→ TASK TO COMPLETE: From the first line to the last, transcribe the data exactly and skip the pictures.

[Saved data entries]

------------------------------------------------

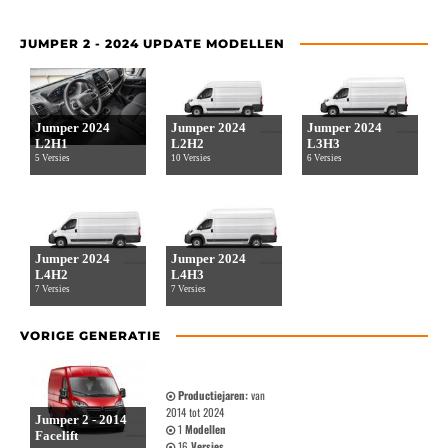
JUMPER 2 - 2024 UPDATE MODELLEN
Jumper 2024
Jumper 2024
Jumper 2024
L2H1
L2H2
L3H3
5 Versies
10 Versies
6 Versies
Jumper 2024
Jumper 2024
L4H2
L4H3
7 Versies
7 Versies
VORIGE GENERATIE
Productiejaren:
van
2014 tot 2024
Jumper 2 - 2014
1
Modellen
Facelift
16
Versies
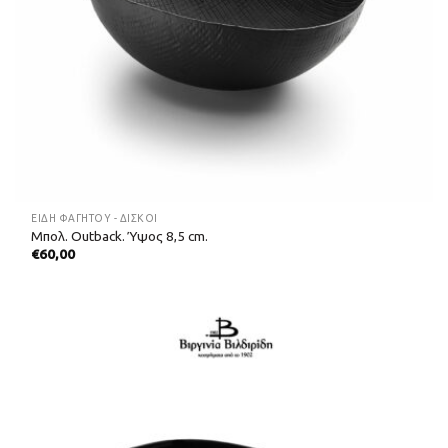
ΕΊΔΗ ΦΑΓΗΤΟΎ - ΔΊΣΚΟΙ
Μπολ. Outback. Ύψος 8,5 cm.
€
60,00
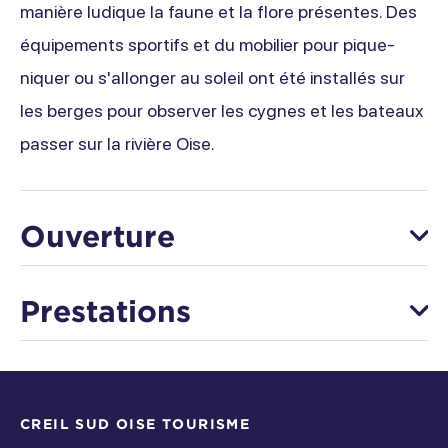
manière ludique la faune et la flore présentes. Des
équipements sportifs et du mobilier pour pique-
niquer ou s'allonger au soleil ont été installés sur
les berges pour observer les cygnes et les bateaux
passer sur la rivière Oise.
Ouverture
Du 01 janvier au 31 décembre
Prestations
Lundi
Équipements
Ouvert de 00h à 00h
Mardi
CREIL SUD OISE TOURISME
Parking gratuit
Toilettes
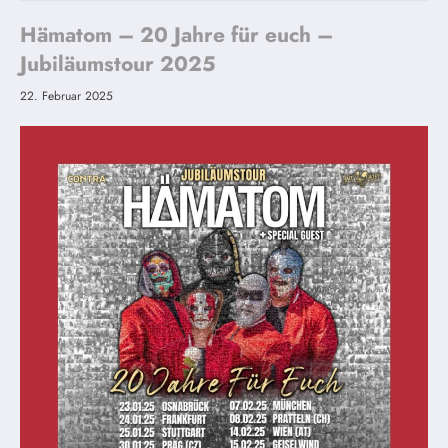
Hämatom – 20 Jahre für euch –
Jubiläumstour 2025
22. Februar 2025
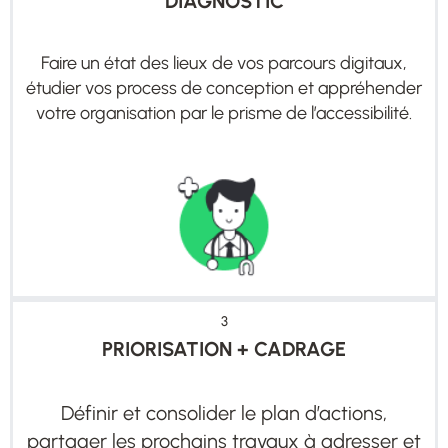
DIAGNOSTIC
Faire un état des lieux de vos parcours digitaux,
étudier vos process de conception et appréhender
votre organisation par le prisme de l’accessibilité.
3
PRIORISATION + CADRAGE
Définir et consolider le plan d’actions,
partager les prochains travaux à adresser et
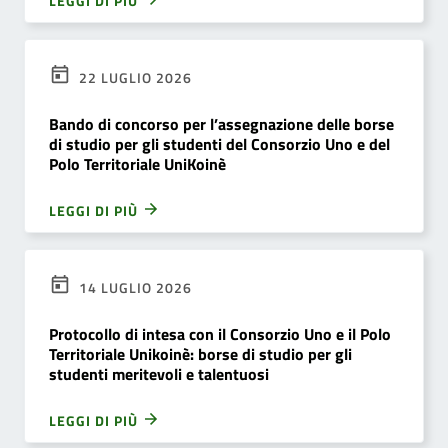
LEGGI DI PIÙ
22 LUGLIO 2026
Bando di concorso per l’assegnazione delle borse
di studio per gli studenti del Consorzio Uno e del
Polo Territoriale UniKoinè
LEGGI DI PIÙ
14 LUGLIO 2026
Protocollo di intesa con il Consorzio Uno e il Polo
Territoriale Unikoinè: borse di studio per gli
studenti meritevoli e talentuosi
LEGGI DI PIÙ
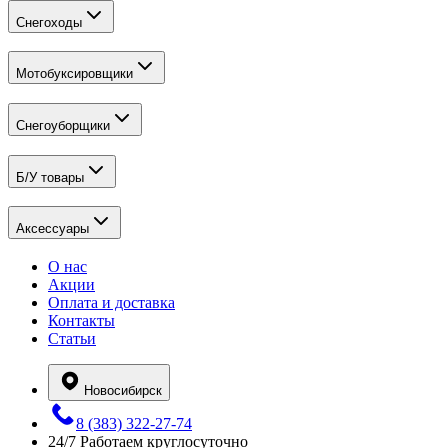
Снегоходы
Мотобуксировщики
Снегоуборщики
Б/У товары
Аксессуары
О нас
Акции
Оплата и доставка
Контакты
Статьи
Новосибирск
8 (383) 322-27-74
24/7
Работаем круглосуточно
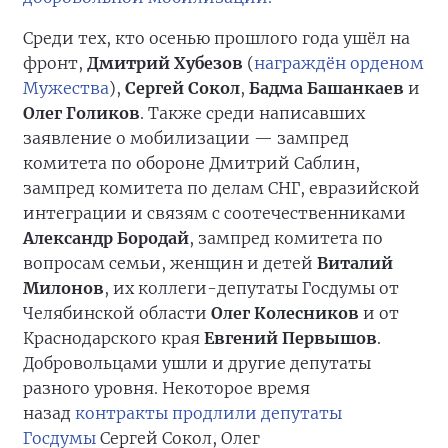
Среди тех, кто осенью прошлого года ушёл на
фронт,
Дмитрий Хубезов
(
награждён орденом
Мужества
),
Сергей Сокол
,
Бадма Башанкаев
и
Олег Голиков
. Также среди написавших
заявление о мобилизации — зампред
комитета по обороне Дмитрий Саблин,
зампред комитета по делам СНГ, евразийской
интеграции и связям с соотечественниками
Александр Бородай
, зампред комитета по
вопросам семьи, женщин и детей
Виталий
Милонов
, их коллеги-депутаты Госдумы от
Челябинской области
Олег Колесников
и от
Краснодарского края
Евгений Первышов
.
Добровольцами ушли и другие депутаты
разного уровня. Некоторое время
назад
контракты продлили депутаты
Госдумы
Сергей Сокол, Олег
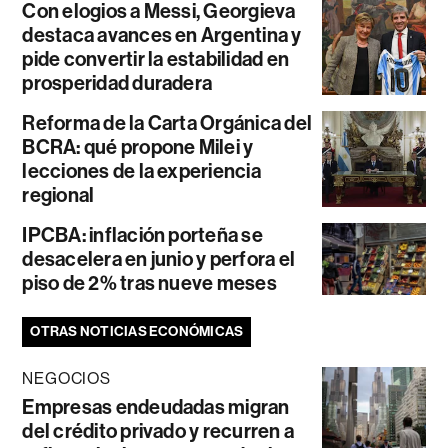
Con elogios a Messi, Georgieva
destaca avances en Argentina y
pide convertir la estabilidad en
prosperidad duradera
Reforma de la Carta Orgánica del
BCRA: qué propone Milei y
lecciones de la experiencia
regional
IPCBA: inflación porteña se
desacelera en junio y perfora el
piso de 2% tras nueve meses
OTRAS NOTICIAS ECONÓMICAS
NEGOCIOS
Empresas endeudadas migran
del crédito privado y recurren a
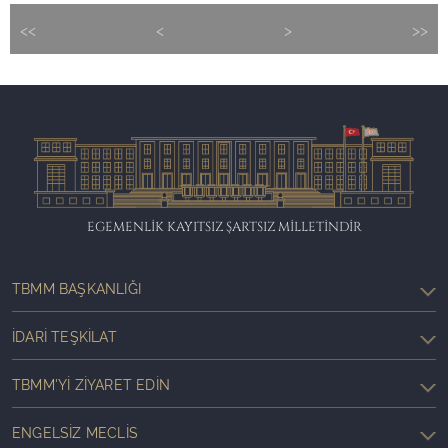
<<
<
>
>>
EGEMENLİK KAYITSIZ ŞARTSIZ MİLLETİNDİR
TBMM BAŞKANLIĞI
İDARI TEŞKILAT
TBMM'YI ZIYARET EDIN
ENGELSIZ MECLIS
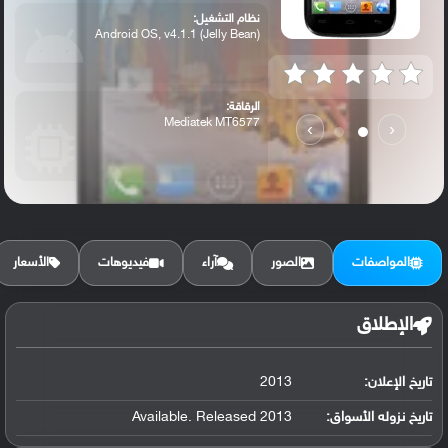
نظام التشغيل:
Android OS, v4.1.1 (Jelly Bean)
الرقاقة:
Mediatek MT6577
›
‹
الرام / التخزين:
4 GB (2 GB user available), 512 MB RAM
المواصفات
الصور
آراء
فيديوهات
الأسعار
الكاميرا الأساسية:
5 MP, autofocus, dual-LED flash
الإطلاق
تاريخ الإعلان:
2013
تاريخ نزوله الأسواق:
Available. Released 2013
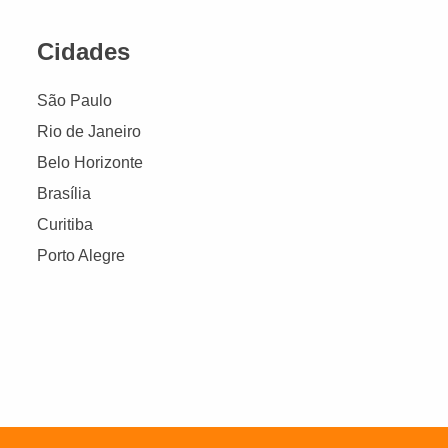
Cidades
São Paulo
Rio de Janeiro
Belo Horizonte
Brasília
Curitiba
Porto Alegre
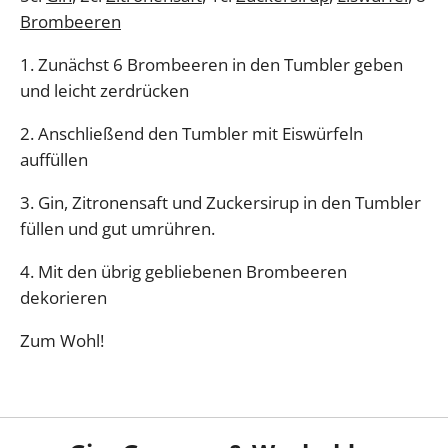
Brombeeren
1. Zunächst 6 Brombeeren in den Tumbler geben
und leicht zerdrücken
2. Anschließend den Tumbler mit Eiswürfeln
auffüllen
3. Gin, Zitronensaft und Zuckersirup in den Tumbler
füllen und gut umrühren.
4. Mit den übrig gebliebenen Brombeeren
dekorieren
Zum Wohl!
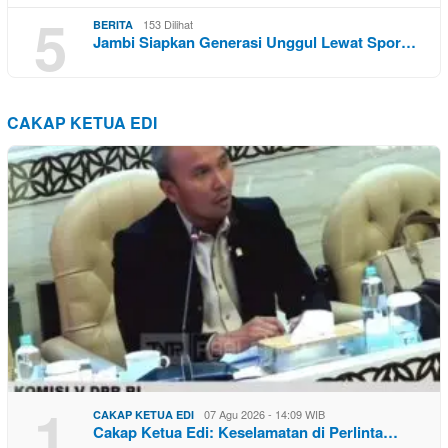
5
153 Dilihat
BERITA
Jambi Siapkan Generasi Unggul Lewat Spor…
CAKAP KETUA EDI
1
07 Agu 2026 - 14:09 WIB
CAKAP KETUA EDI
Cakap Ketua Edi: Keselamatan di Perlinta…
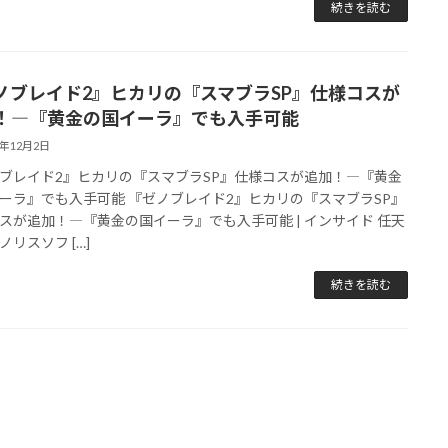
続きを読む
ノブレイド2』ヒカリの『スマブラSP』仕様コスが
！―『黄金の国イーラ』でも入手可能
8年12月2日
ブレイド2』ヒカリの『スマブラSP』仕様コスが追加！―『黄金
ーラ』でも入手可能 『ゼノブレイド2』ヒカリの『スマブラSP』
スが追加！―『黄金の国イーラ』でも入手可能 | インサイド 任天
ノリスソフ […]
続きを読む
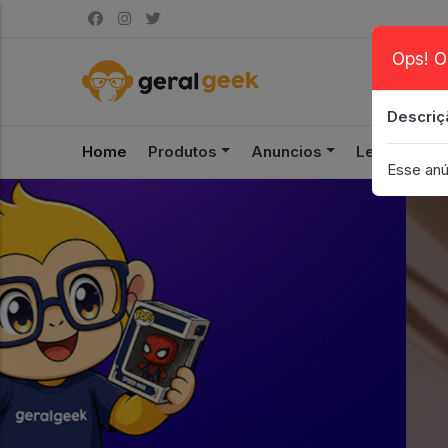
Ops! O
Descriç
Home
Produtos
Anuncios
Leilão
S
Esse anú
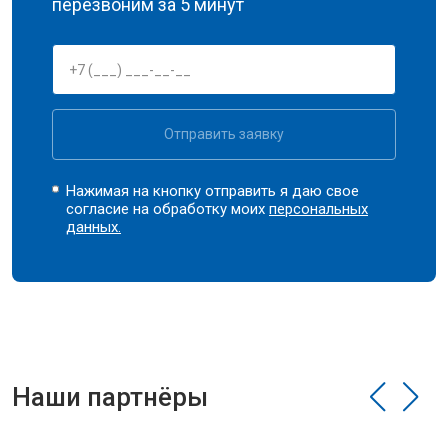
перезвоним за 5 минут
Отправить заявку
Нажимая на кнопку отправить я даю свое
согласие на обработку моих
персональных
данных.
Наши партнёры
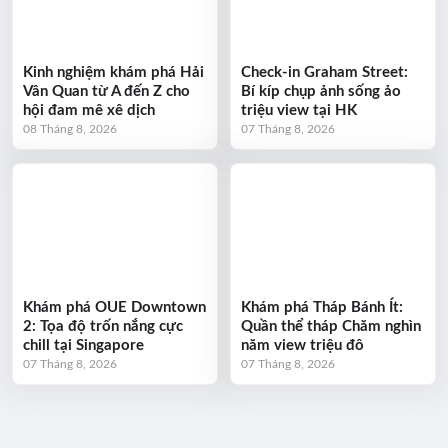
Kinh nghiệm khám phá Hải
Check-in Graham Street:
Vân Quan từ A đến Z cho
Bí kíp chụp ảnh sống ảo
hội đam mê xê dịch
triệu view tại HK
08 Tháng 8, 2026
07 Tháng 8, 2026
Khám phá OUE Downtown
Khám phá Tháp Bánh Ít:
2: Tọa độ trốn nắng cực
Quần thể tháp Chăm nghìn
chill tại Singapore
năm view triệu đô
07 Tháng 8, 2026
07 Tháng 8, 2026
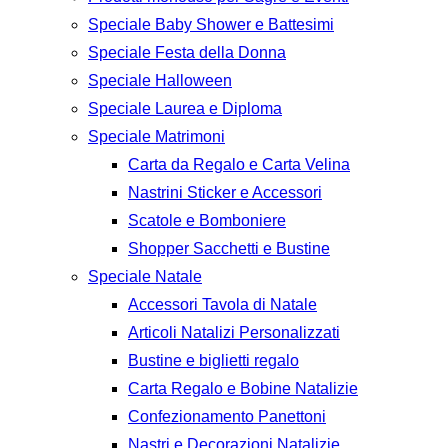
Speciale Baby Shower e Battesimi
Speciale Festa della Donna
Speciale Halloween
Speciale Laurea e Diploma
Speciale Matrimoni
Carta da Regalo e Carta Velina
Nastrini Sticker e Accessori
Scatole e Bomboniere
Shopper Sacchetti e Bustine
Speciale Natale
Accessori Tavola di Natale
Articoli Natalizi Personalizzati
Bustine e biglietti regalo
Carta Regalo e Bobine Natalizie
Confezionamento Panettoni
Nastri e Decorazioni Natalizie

------------------------------------------------

→ OUTPUT OF THE EXERCISE:
JUMPER 2 - 2024 UPDATE MODELLEN
Jumper 2024
Jumper 2024
Jumper 2024
L2H1
L2H2
L3H3
5 Versies
10 Versies
6 Versies
Jumper 2024
Jumper 2024
L4H2
L4H3
7 Versies
7 Versies
VORIGE GENERATIE
Productiejaren:
van
2014 tot 2024
Jumper 2 - 2014
1
Modellen
Facelift
16
Versies
ΕΊΔΗ ΦΑΓΗΤΟΎ - ΔΊΣΚΟΙ
Μπολ. Outback. Ύψος 8,5 cm.
€
60,00
manière ludique la faune et la flore présentes. Des
équipements sportifs et du mobilier pour pique-
niquer ou s'allonger au soleil ont été installés sur
les berges pour observer les cygnes et les bateaux
passer sur la rivière Oise.
Ouverture
Du 01 janvier au 31 décembre
Prestations
Lundi
Équipements
Ouvert de 00h à 00h
Mardi
CREIL SUD OISE TOURISME
Parking gratuit
Toilettes
Hämatom – 20 Jahre für euch –
Jubiläumstour 2025
22. Februar 2025
DIAGNOSTIC
Faire un état des lieux de vos parcours digitaux,
étudier vos process de conception et appréhender
votre organisation par le prisme de l’accessibilité.
3
PRIORISATION + CADRAGE
Définir et consolider le plan d’actions,
partager les prochains travaux à adresser et
LEGGI DI PIÙ
22 LUGLIO 2026
Bando di concorso per l’assegnazione delle borse
di studio per gli studenti del Consorzio Uno e del
Polo Territoriale UniKoinè
LEGGI DI PIÙ
14 LUGLIO 2026
Protocollo di intesa con il Consorzio Uno e il Polo
Territoriale Unikoinè: borse di studio per gli
studenti meritevoli e talentuosi
LEGGI DI PIÙ
Снегоходы
Мотобуксировщики
Снегоуборщики
Б/У товары
Аксессуары
О нас
Акции
Оплата и доставка
Контакты
Статьи
Новосибирск
8 (383) 322-27-74
24/7
Работаем круглосуточно
Среди тех, кто осенью прошлого года ушёл на
фронт,
Дмитрий Хубезов
(
награждён орденом
Мужества
),
Сергей Сокол
,
Бадма Башанкаев
и
Олег Голиков
. Также среди написавших
заявление о мобилизации — зампред
комитета по обороне Дмитрий Саблин,
зампред комитета по делам СНГ, евразийской
интеграции и связям с соотечественниками
Александр Бородай
, зампред комитета по
вопросам семьи, женщин и детей
Виталий
Милонов
, их коллеги-депутаты Госдумы от
Челябинской области
Олег Колесников
и от
Краснодарского края
Евгений Первышов
.
Добровольцами ушли и другие депутаты
разного уровня. Некоторое время
назад
контракты продлили депутаты
Госдумы
Сергей Сокол, Олег
Con elogios a Messi, Georgieva
destaca avances en Argentina y
pide convertir la estabilidad en
prosperidad duradera
Reforma de la Carta Orgánica del
BCRA: qué propone Milei y
lecciones de la experiencia
regional
IPCBA: inflación porteña se
desacelera en junio y perfora el
piso de 2% tras nueve meses
OTRAS NOTICIAS ECONÓMICAS
NEGOCIOS
Empresas endeudadas migran
del crédito privado y recurren a
<<
<
>
>>
EGEMENLİK KAYITSIZ ŞARTSIZ MİLLETİNDİR
TBMM BAŞKANLIĞI
İDARI TEŞKILAT
TBMM'YI ZIYARET EDIN
ENGELSIZ MECLIS
نظام التشغيل:
Android OS, v4.1.1 (Jelly Bean)
الرقاقة:
Mediatek MT6577
›
‹
الرام / التخزين:
4 GB (2 GB user available), 512 MB RAM
المواصفات
الصور
آراء
فيديوهات
الأسعار
الكاميرا الأساسية:
5 MP, autofocus, dual-LED flash
الإطلاق
تاريخ الإعلان:
2013
تاريخ نزوله الأسواق:
Available. Released 2013
Cidades
São Paulo
Rio de Janeiro
Belo Horizonte
Brasília
Curitiba
Porto Alegre
Brombeeren
1. Zunächst 6 Brombeeren in den Tumbler geben
und leicht zerdrücken
2. Anschließend den Tumbler mit Eiswürfeln
auffüllen
3. Gin, Zitronensaft und Zuckersirup in den Tumbler
füllen und gut umrühren.
4. Mit den übrig gebliebenen Brombeeren
dekorieren
Zum Wohl!
5
153 Dilihat
BERITA
Jambi Siapkan Generasi Unggul Lewat Spor…
CAKAP KETUA EDI
1
07 Agu 2026 - 14:09 WIB
CAKAP KETUA EDI
Cakap Ketua Edi: Keselamatan di Perlinta…
続きを読む
ノブレイド2』ヒカリの『スマブラSP』仕様コスが
！―『黄金の国イーラ』でも入手可能
8年12月2日
ブレイド2』ヒカリの『スマブラSP』仕様コスが追加！―『黄金
ーラ』でも入手可能 『ゼノブレイド2』ヒカリの『スマブラSP』
スが追加！―『黄金の国イーラ』でも入手可能 | インサイド 任天
ノリスソフ […]
続きを読む
Ops! O
Descriç
Home
Produtos
Anuncios
Leilão
S
Esse anú
перезвоним за 5 минут
Отправить заявку
Нажимая на кнопку отправить я даю свое
согласие на обработку моих
персональных
данных.
Наши партнёры
Kinh nghiệm khám phá Hải
Check-in Graham Street:
Vân Quan từ A đến Z cho
Bí kíp chụp ảnh sống ảo
hội đam mê xê dịch
triệu view tại HK
08 Tháng 8, 2026
07 Tháng 8, 2026
Khám phá OUE Downtown
Khám phá Tháp Bánh Ít:
2: Tọa độ trốn nắng cực
Quần thể tháp Chăm nghìn
chill tại Singapore
năm view triệu đô
07 Tháng 8, 2026
07 Tháng 8, 2026
Speciale Baby Shower e Battesimi
Speciale Festa della Donna
Speciale Halloween
Speciale Laurea e Diploma
Speciale Matrimoni
Carta da Regalo e Carta Velina
Nastrini Sticker e Accessori
Scatole e Bomboniere
Shopper Sacchetti e Bustine
Speciale Natale
Accessori Tavola di Natale
Articoli Natalizi Personalizzati
Bustine e biglietti regalo
Carta Regalo e Bobine Natalizie
Confezionamento Panettoni
Nastri e Decorazioni Natalizie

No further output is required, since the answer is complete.